Category Archives: This Month in 1755

Chronology of Events For March 1755

March 25: “His Majesty having, by a gracious message to the House of Lords, signified the necessity of augmenting our forces by sea and land, in order to provide the security of our colonies in America, as well as for the defence of these kingdoms.”

March 27: The Commons resolves that a sum not exceeding 1,000,000l. be granted to his Majesty on account, towards enabling him to augment his forces by sea and land, and to take such measures for the security of his dominions, as may be necessary in the present conjuncture.

Chronology of Events for January 1755

January 2, 1755: “Philadelphia, Jan. 2.  Five days ago we received certain intelligence, that a body of near 6000 of the best troops of France, selected and sent over upon this particular service, are just arrived at the lower fort upon the Ohio, and are employed, even in this rigorous season in fortifying that country.  In September last, the French men of war that brought them over, were seen not far from the entrance of the river St.
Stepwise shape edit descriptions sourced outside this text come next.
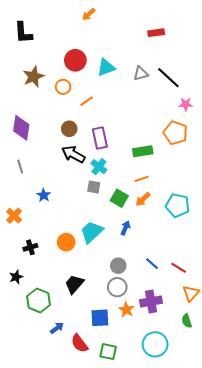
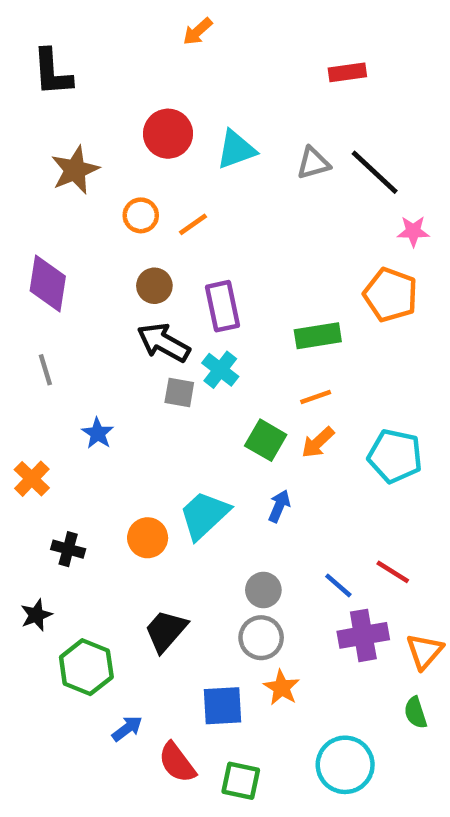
orange circle: (63, 87) -> (141, 215), moved
gray square: (94, 187) -> (179, 392), moved
black cross: (30, 247) -> (68, 549), turned 32
red line: (179, 268) -> (393, 572), moved
purple cross: (151, 301) -> (363, 635), moved

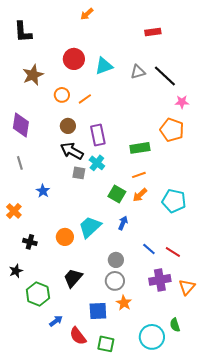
blue line: (338, 585) -> (149, 249), moved
green semicircle: (415, 713) -> (175, 325), moved

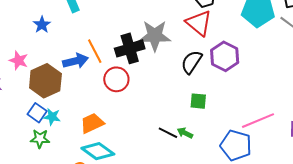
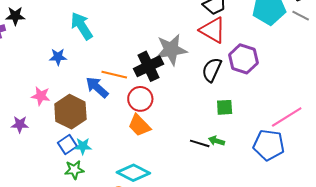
blue star: (42, 25) -> (58, 57), turned -30
orange line: (95, 51) -> (114, 75), turned -40
blue arrow: (76, 61) -> (97, 87), turned -115
blue square: (37, 113) -> (67, 144), turned 30
orange trapezoid: (92, 123) -> (139, 125), moved, turned -100

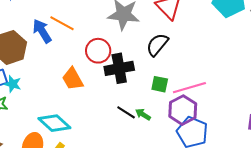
purple hexagon: (243, 59) -> (183, 110), moved
black cross: (148, 66) -> (119, 68), moved
red circle: (140, 99) -> (98, 51), moved
pink line: (287, 117) -> (189, 88), moved

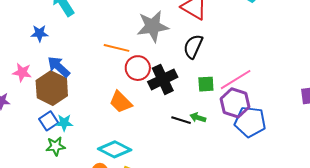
orange line: (62, 23) -> (117, 48), moved
blue arrow: (42, 31) -> (59, 67), moved

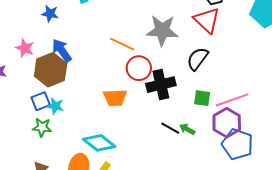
orange trapezoid: (121, 102) -> (115, 98), turned -60

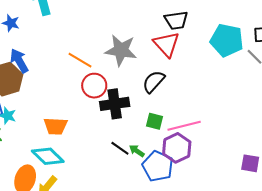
orange trapezoid: (115, 98) -> (56, 126), moved
blue pentagon: (237, 144) -> (158, 166), moved

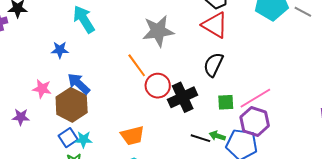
gray star: (121, 50) -> (158, 31), moved
orange line: (80, 60) -> (137, 65), turned 40

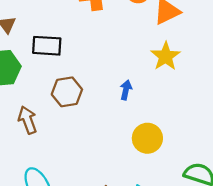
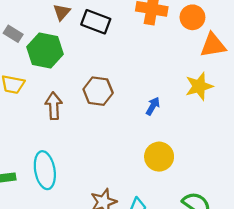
black rectangle: (47, 46) -> (96, 22), moved

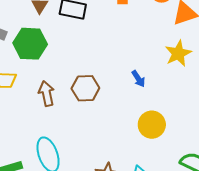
brown hexagon: (98, 91) -> (85, 88), moved
blue arrow: (153, 106) -> (138, 79), turned 126

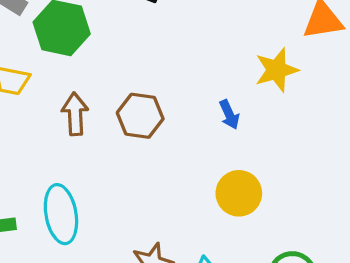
yellow star: (178, 53) -> (277, 70), moved

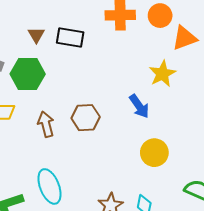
blue arrow: (229, 115) -> (139, 106), size x1.4

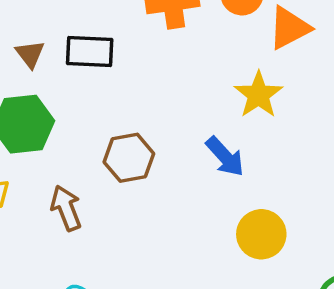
brown hexagon: (86, 118) -> (129, 158), moved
Laurence, into which we are certain they went, and landed at Quebec.  After a short stay in that city, they were seen by our Indian traders passing the lakes Oswego and Erie, in prodigious number of bateaus; of which the several governors received notice, though we did not then conjecture that it was an armament from Old France.”

January 20, 1755: “Paris: We hear that M. Macnamara, Lieut. Gen. of the king’s naval forces, has been sent for to court, and is appointed to command the squadron actually equipped at Brest and Rochefort; that he is to hoist his flag on board the Formidable, of 80 guns, and is to have three chefs d’escadre under him, viz, Count Dubois de la Motte, M. Perrier de Salvett, and M. de Montlonet.  This squadron, ‘tis pretended, will consist of six ships of the line, five frigates, and ten transports of five, eight, and ten guns.  The number of troops to be embarked is set at 3000; but nothing can be positively asserted as to the numbers of men and ships.”
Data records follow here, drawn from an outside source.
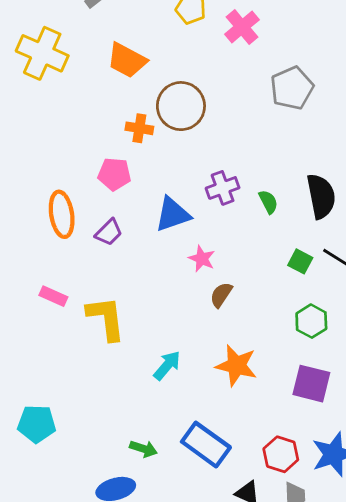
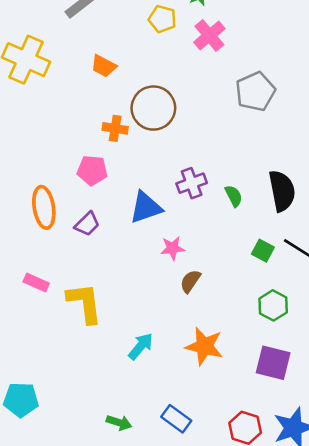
orange trapezoid: (127, 60) -> (104, 66), size x0.7
pink star: (202, 259) -> (172, 248), turned -30
blue rectangle: (206, 445) -> (176, 419), size x0.7

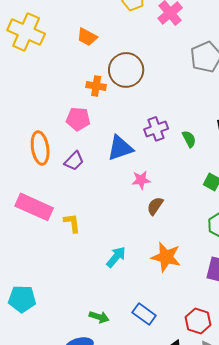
pink rectangle: (36, 283) -> (34, 207), size x1.8
yellow L-shape: (85, 303) -> (72, 223), size x0.6

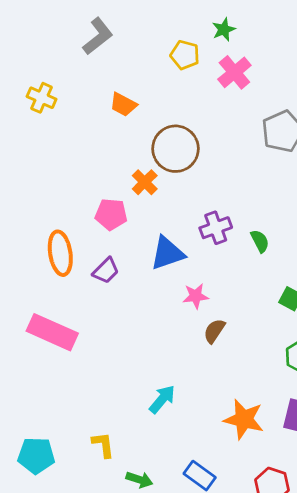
yellow cross: (26, 32) -> (42, 98), size x0.6
orange cross: (96, 86) -> (145, 182), moved, turned 36
yellow L-shape: (72, 223) -> (103, 445), moved
orange star: (166, 257) -> (244, 419), moved

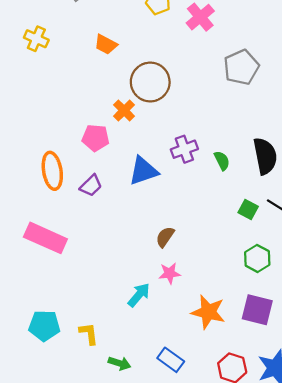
pink star: (196, 296) -> (170, 273), moved
brown semicircle: (214, 331) -> (165, 237), moved
cyan pentagon: (36, 455) -> (44, 326), moved

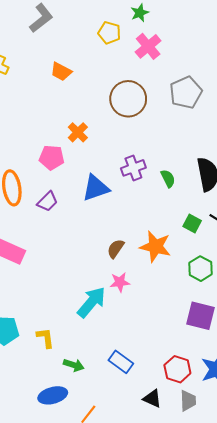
brown circle: (150, 82) -> (128, 99), moved
cyan arrow: (139, 295) -> (91, 302), size x1.4
orange star: (208, 312) -> (155, 247), moved

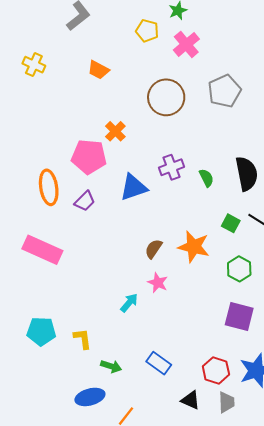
pink pentagon: (52, 157) -> (89, 157), size x1.4
pink star: (120, 282) -> (158, 283), turned 30
cyan arrow: (91, 302) -> (129, 303), size x0.6

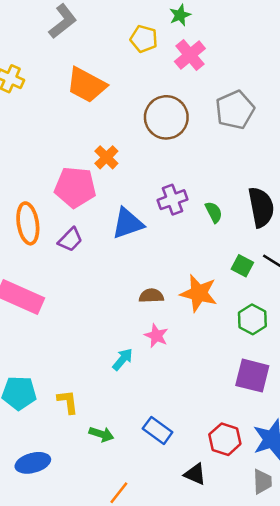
orange trapezoid: (98, 70) -> (86, 85), size x1.6
brown semicircle: (153, 249) -> (151, 296), turned 54
blue ellipse: (90, 397) -> (33, 463), moved
gray trapezoid: (227, 402) -> (262, 482), moved

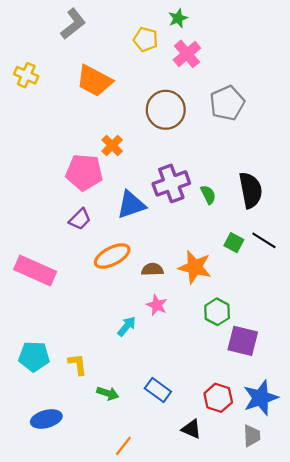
purple cross: (173, 200) -> (171, 183), size x1.4
orange ellipse: (28, 223) -> (112, 256), moved, turned 72
green hexagon: (252, 319) -> (217, 312), moved

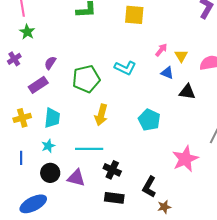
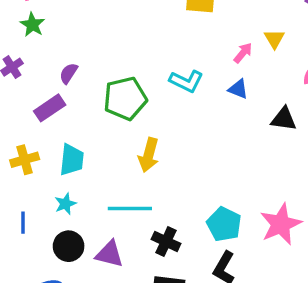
yellow triangle: (181, 56) -> (274, 39), moved
blue triangle: (167, 73) -> (238, 89), moved
cyan pentagon: (149, 120) -> (224, 224), moved

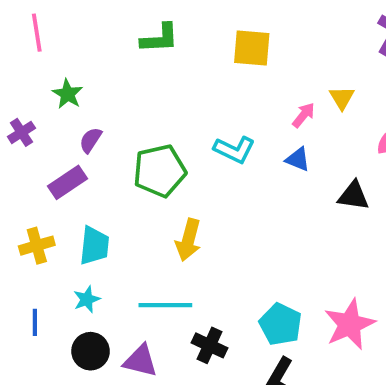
green star: (32, 25) -> (68, 94), moved

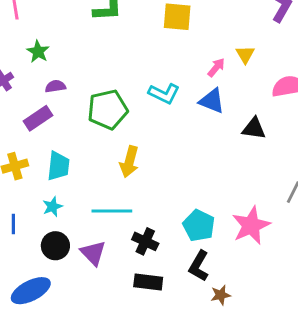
purple semicircle: (91, 140) -> (55, 86), turned 48
blue triangle: (298, 159) -> (212, 101), size x1.4
purple triangle: (140, 361) -> (93, 253), turned 32

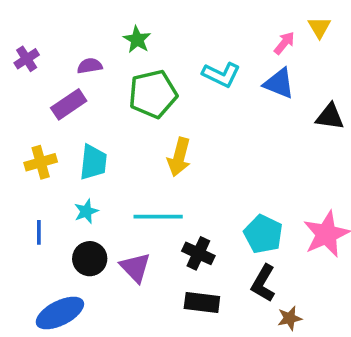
green star: (38, 52) -> (137, 40), moved

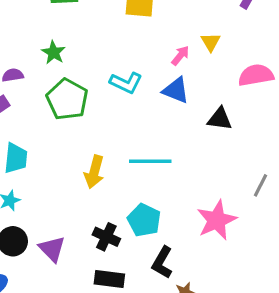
green pentagon: (153, 94) -> (67, 99), turned -30
yellow arrow: (179, 157) -> (94, 172), moved
cyan line: (158, 217) -> (150, 161), moved
cyan pentagon: (263, 234) -> (144, 220), moved

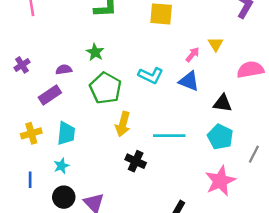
yellow arrow: (94, 172) -> (123, 124), moved
cyan pentagon: (144, 220) -> (220, 137), moved
black cross: (106, 237) -> (136, 161), moved

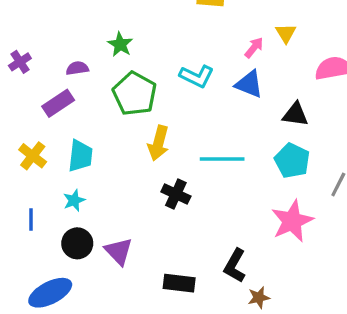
yellow cross: (31, 133) -> (33, 156), turned -36

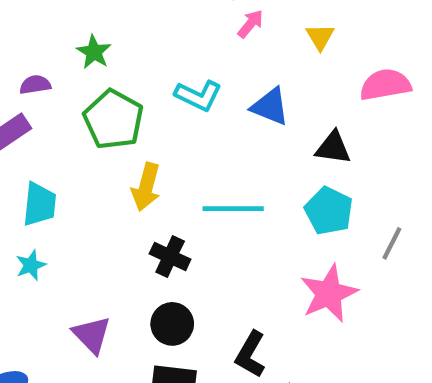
pink arrow: (254, 48) -> (250, 24), moved
black circle: (77, 243) -> (172, 324), moved

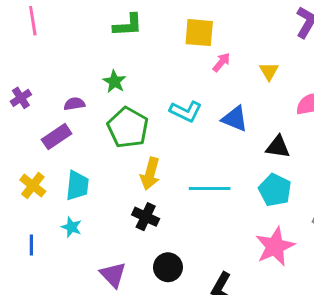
black cross: (170, 257) -> (146, 217), moved
cyan star: (31, 265) -> (71, 227), turned -30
January 23, 1755: “A proclamation was issued to encourage seamen to enter themselves on board his majesty’s ships of war, by offering each able seaman, between twenty and fifty year of age, who shall enter voluntarily, 30s. bounty-money; and ordinary seaman, 20s. bounty-money.  The same night the press for seamen was very warm below bridge, and the next day there was a very warm press for landmen, to man the guardships in the room of those who will be removed on board ships lately commissioned, and ordered to be got ready with all expedition for service.”